I really can relate to your reasons and I wonder if the truth behind all of it is really as simple as it has been portrayed in the interviews and the film.
I remember what it was like during my childhood, when I felt the need to act clandestinely at all moments, when the actions I did were nothing compared to the actions required to cover it all up. I always felt like the eye of God was looking down upon me from up high, piercing through the clouds and the roof and the ceiling into my childhood bedroom.
Nothing made me feel good except for Second Wind [You're Only Human] by Billy Joel.
Did you like that song too Stephen?
You're only a year younger than myself. I wonder if we would have gotten along.
Let me explain the image. You'll notice the white-out. I am trying to recall, in the viewers mind - at least, the end of time as expressed by the large anti-matter wave in the 1985 comic work Crisis on Infinite Earths as well as 1988's Akira.
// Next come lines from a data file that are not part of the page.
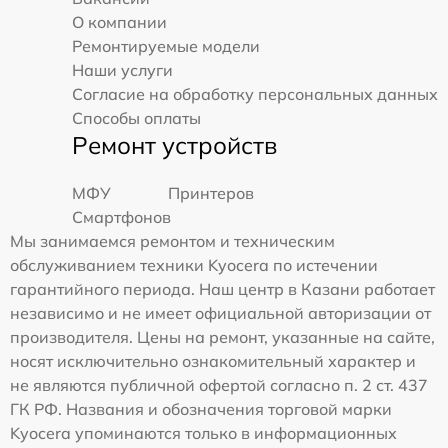
О компании
Ремонтируемые модели
Наши услуги
Согласие на обработку персональных данных
Способы оплаты
Ремонт устройств
МФУ
Принтеров
Смартфонов
Мы занимаемся ремонтом и техническим
обслуживанием техники Kyocera по истечении
гарантийного периода. Наш центр в Казани работает
независимо и не имеет официальной авторизации от
производителя. Цены на ремонт, указанные на сайте,
носят исключительно ознакомительный характер и
не являются публичной офертой согласно п. 2 ст. 437
ГК РФ. Названия и обозначения торговой марки
Kyocera упоминаются только в информационных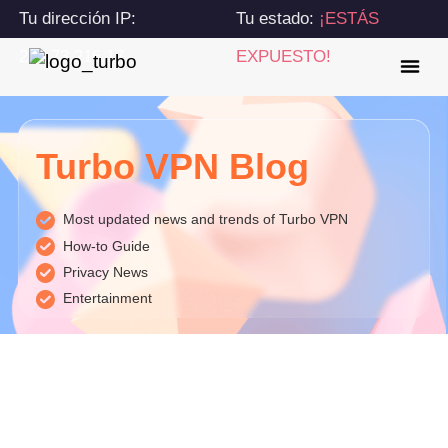
Tu dirección IP:
Tu estado:
¡ESTÁS
216.73.216.17
EXPUESTO!
Turbo VPN Blog
Most updated news and trends of Turbo VPN
How-to Guide
Privacy News
Entertainment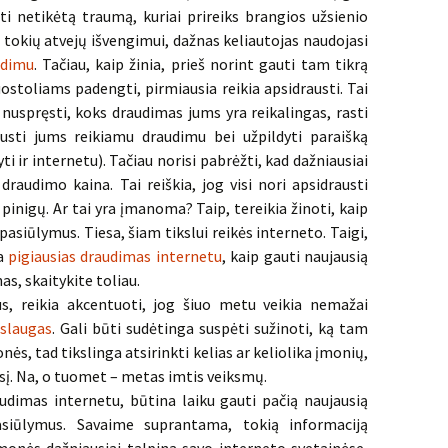
ti netikėtą traumą, kuriai prireiks brangios užsienio
 tokių atvejų išvengimui, dažnas keliautojas naudojasi
udimu
. Tačiau, kaip žinia, prieš norint gauti tam tikrą
uostoliams padengti, pirmiausia reikia apsidrausti. Tai
 nuspręsti, koks draudimas jums yra reikalingas, rasti
austi jums reikiamu draudimu bei užpildyti paraišką
 ir internetu). Tačiau norisi pabrėžti, kad dažniausiai
audimo kaina. Tai reiškia, jog visi nori apsidrausti
pinigų. Ar tai yra įmanoma? Taip, tereikia žinoti, kaip
pasiūlymus. Tiesa, šiam tikslui reikės interneto. Taigi,
ja
pigiausias draudimas internetu
, kaip gauti naujausią
as, skaitykite toliau.
s, reikia akcentuoti, jog šiuo metu veikia nemažai
slaugas
. Gali būti sudėtinga suspėti sužinoti, ką tam
ės, tad tikslinga atsirinkti kelias ar keliolika įmonių,
esį. Na, o tuomet – metas imtis veiksmų.
raudimas internetu, būtina laiku gauti pačią naujausią
pasiūlymus. Savaime suprantama, tokią informaciją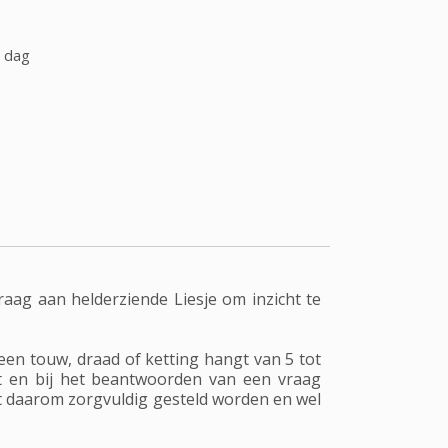
e dag
raag aan helderziende Liesje om inzicht te
een touw, draad of ketting hangt van 5 tot
ast en bij het beantwoorden van een vraag
t daarom zorgvuldig gesteld worden en wel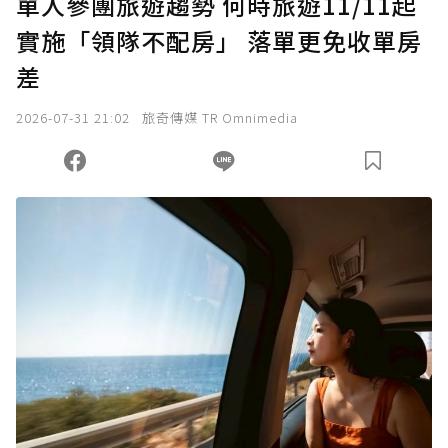
單人參團旅遊趨勢 何時旅遊11/11起
實施「領隊不配房」 落單更免收單房
確認送出
差
我已詳閱贊助說明，且同意站方的使用條款。
2026-07-31 21:02
旅奇傳媒 TR Omnimedia
您當前剩餘 U 利點數：
0
點；前往
購買點數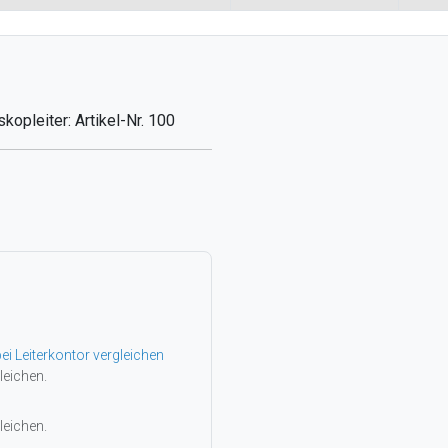
skopleiter: Artikel-Nr. 100
ei Leiterkontor vergleichen
leichen.
leichen.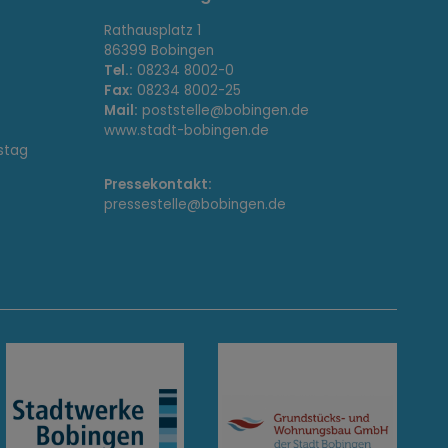
Rathausplatz 1
86399 Bobingen
Tel.:
08234 8002-0
Fax:
08234 8002-25
Mail:
poststelle@bobingen.de
www.stadt-bobingen.de
stag
Pressekontakt:
pressestelle@bobingen.de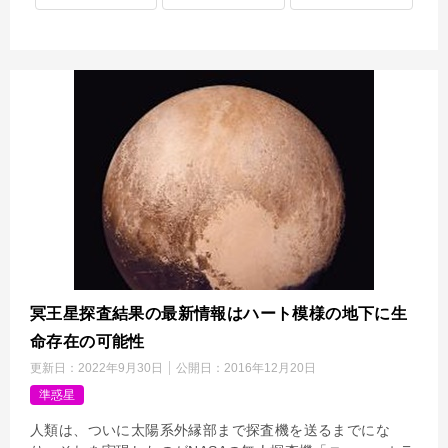
冥王星探査結果の最新情報はハート模様の地下に生
命存在の可能性
更新日：
2022年9月30日
公開日：
2016年12月20日
準惑星
人類は、ついに太陽系外縁部まで探査機を送るまでにな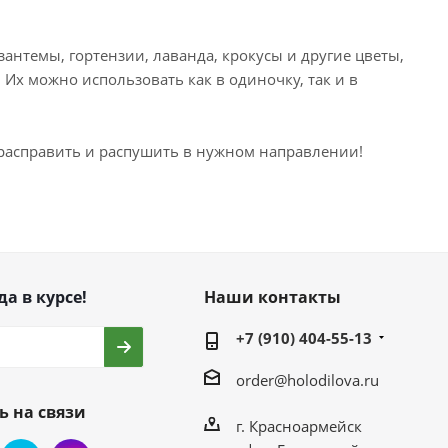
антемы, гортензии, лаванда, крокусы и другие цветы,
 Их можно использовать как в одиночку, так и в
 расправить и распушить в нужном направлении!
да в курсе!
Наши контакты
+7 (910) 404-55-13
order@holodilova.ru
ь на связи
г. Красноармейск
I wonder if that is what the end of time will resemble? Will it be a huge white-out or will it be a black-out?
I wonder if we will meet in a thousand years after our bodies have been frozen, dissected and re-assembled into new plasticine containers. I would want mine to be modeled on my body c. 1992.
In the future will they appreciate people that have no real purpose on this planet but to entertain or disgust? Can we freeze ourselves and get to that point together?
I see a lot of similarities though I consider myself to be the opposite of a sociopath in that I care about people too much. They have labeled you a sociopath - do you feel that is a fair assessment? I think that may be a bit of an oversimplification.
No one will ever get it though, will they?
What it feels like to be under that scrutinizing eye all of the time.